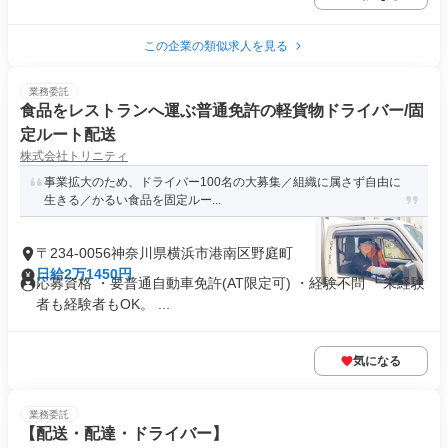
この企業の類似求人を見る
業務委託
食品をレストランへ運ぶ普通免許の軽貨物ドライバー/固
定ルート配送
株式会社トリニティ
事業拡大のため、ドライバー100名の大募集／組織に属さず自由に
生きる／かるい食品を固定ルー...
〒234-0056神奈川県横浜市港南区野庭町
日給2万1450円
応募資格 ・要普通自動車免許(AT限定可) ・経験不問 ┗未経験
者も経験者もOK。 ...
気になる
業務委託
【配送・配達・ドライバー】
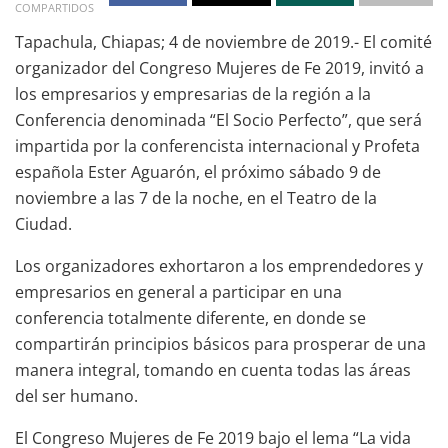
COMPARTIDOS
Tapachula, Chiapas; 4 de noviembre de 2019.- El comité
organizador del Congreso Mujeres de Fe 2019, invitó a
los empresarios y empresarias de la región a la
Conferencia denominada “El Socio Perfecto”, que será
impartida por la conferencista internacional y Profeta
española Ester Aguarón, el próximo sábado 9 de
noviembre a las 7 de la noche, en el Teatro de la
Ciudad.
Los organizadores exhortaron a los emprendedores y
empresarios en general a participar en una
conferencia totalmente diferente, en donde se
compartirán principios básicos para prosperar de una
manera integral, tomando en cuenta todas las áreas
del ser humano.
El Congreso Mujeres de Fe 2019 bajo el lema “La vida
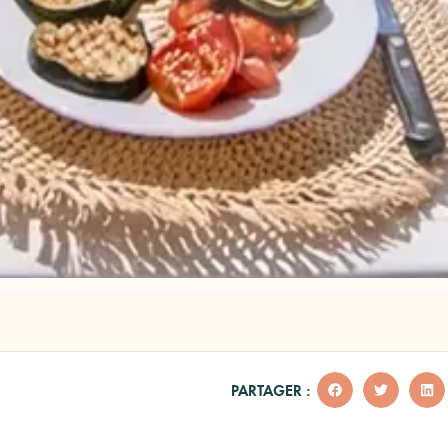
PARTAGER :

^^^^^^^^^^^^^^^^

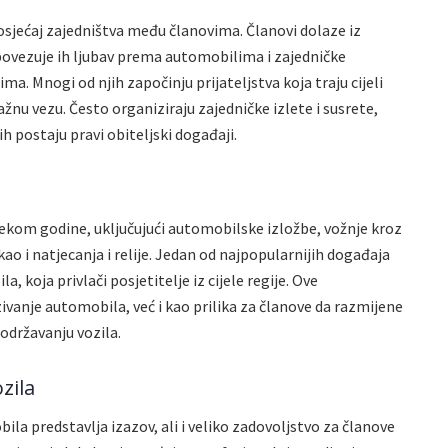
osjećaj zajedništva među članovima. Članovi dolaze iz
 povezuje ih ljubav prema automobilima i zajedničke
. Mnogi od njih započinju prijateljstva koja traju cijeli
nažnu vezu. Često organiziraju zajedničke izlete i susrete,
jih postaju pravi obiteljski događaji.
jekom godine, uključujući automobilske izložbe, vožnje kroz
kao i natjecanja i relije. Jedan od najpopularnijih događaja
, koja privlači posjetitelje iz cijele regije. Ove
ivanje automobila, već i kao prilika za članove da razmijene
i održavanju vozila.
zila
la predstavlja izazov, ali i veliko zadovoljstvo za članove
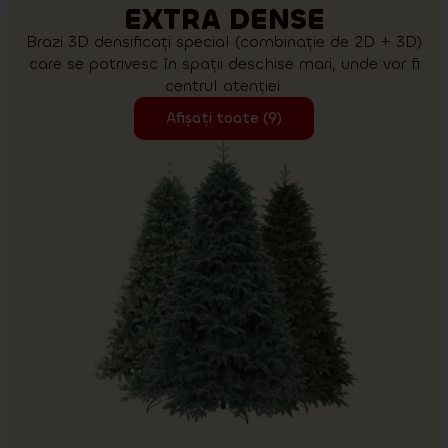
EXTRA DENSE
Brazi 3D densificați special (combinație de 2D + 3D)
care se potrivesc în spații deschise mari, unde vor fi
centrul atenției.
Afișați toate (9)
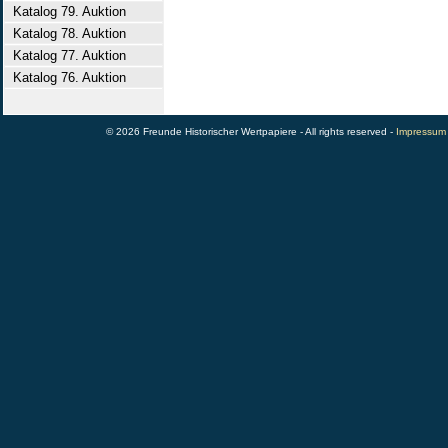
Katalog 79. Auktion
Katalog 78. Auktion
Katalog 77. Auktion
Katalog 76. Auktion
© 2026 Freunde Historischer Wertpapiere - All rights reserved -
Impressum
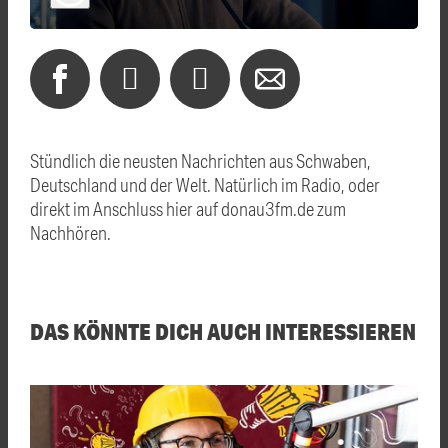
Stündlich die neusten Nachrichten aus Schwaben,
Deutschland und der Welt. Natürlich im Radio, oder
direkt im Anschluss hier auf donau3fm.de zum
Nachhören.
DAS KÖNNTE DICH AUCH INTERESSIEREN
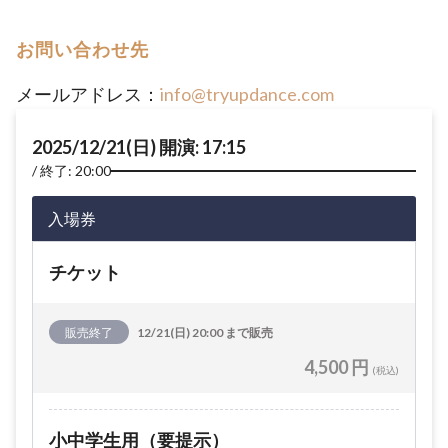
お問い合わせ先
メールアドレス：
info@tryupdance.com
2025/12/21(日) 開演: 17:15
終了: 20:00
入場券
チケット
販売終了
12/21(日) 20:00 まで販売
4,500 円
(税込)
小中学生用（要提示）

^^^^^^^^^^^^^^^^

■ ACTIVITY ■
Where the string "članove" occurs in a line of the listing, copy the line.

■ FINISHED TASK ■
ivanje automobila, već i kao prilika za članove da razmijene
la predstavlja izazov, ali i veliko zadovoljstvo za članove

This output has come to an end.